Configure release tracking

Map each repository to a service name. The platform watches for push events on your main branch.

terminal

# Webhook events we listen to:
# - push (main/master): triggers rescore
# - pull_request (opened, synchronize): eval preview
# - installation_repositories (added, removed): updates repo list

# Each push generates a release snapshot:
{
  "tag": "v2.4.1",
  "commit_sha": "a1b2c3d",
  "quality_index": 87,
  "deployed_at": "2026-03-07T08:00:00Z"
}

Enable automated remediation

When the Quality Index drops, the platform proposes a fix as a PR with full evidence.

terminal

# Remediation PR includes:
# - Which Eval Card detected the regression
# - Before/after scores with timestamps
# - Root cause analysis
# - The proposed fix
# - Link to the qualityindex.ai dashboard
#
# You review and merge — always human-in-the-loop.

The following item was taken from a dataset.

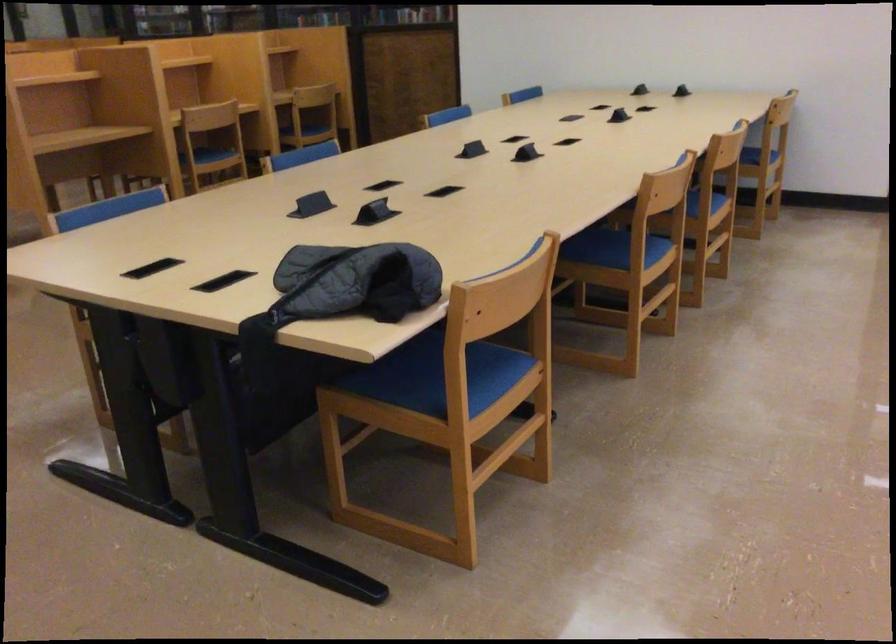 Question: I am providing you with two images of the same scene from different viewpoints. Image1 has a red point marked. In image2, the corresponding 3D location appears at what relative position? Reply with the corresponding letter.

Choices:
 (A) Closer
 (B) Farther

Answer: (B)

PR quality gates (optional)

Block PRs that drop Quality Index below a threshold. Posted as a check status.

terminal

# PR check status:
# ✅ qualityindex.ai — Quality Index: 89 (+2 from main)
# ❌ qualityindex.ai — Quality Index: 74 (-8 from main)
#    Reason: Faithfulness dropped below 0.80

# Configure in dashboard:
# Settings → Repositories → [repo] → Quality Gate
# Minimum Quality Index: 80
# Block on: Safety violations, Task Quality regression > 5 pts

Security model

GitHub App tokens are scoped per-installation, auto-expire after 1 hour, and can be revoked instantly. Webhook signatures verified via HMAC-SHA256.

Langfuse

Dual-export your traces to Langfuse and qualityindex.ai simultaneously. Sync Langfuse scores, sessions, and cost data for unified quality tracking.

~10 minAuth: API keyLangfuse SDK v3 (OTel-native)

Configure dual OTel export

Langfuse SDK v3 is OTel-native. Configure your OTel Collector or SDK to export traces to both Langfuse and qualityindex.ai simultaneously.

terminal

# Option A: OTel Collector with dual exporters
exporters:
  otlp/langfuse:
    endpoint: "https://cloud.langfuse.com/api/public/otel"
    headers:
      Authorization: "Basic ${LANGFUSE_BASE64_KEYS}"
  otlp/qualityindex:
    endpoint: "https://ingest.qualityindex.ai:4317"
    headers:
      Authorization: "Bearer ${QI_API_KEY}"

service:
  pipelines:
    traces:
      receivers: [otlp]
      exporters: [otlp/langfuse, otlp/qualityindex]

Connect Langfuse REST API

In the qualityindex.ai dashboard, add your Langfuse API keys to sync scores, sessions, and cost data that Langfuse computes.

terminal

# We sync the following from Langfuse:
# - Session scores (user feedback, auto-evals)
# - Trace cost calculations
# - Generation metadata (model, tokens, latency)
# - Score definitions and configs

# Auth: Langfuse Public Key + Secret Key
# Endpoint: https://cloud.langfuse.com/api/public/

Map Langfuse scores to Eval Cards

Langfuse scores (from human feedback or auto-eval functions) map directly to Eval Card rubric metrics.

terminal

POST /api/v1/eval-cards
{
  "name": "User Satisfaction Score",
  "pillar": "task_quality",
  "rubric": [
    { "metric": "langfuse.user_score", "threshold": 0.7, "weight": 1.0 }
  ],
  "data_binding": {
    "source": "langfuse",
    "score_name": "user_satisfaction",
    "min_traces": 100
  },
  "gate": false
}

Promptfoo

Run local or CI eval suites with Promptfoo and push results to qualityindex.ai. Assertion pass rates map directly to Task Quality Eval Cards.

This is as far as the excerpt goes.